▶ _Work instructions_: From the records below, transcribe exactly the lines that begin at the line with "has height=2576, width=874." and end at the line with "This screenshot has height=2576, width=1423.", both included.

▶ _Extracted material_:
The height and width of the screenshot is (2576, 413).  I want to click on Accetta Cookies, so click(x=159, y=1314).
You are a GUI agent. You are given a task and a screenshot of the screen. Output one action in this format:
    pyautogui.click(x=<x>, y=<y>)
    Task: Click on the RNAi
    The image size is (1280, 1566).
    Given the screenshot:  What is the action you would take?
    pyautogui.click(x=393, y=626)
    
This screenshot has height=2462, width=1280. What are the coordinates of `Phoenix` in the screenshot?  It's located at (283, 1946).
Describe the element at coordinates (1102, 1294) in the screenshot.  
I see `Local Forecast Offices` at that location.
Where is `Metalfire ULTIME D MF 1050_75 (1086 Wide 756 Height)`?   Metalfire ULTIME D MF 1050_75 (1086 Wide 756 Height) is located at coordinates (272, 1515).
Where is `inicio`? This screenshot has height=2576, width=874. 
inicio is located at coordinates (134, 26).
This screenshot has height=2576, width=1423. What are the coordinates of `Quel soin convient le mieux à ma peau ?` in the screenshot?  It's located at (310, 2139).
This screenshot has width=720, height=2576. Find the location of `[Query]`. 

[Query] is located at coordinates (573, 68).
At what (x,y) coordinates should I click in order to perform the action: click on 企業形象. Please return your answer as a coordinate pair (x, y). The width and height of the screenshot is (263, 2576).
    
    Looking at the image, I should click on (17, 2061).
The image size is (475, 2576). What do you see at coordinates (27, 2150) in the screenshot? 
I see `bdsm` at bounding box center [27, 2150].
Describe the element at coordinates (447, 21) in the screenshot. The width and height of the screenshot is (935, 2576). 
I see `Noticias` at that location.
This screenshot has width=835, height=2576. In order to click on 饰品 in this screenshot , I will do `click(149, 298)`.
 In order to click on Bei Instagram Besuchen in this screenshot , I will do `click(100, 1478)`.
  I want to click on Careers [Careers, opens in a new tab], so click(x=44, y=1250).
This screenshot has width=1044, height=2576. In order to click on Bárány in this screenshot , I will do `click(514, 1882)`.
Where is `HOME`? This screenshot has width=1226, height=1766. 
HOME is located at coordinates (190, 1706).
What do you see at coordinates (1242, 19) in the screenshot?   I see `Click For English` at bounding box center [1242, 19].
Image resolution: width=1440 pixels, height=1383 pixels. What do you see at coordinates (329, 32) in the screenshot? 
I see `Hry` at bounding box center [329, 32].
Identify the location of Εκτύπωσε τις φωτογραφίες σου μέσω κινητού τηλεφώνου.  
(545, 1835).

▶ _Expected answer_:
Where is `inicio`? This screenshot has height=2576, width=874. 
inicio is located at coordinates (134, 26).
This screenshot has height=2576, width=1423. What are the coordinates of `Quel soin convient le mieux à ma peau ?` in the screenshot?  It's located at (310, 2139).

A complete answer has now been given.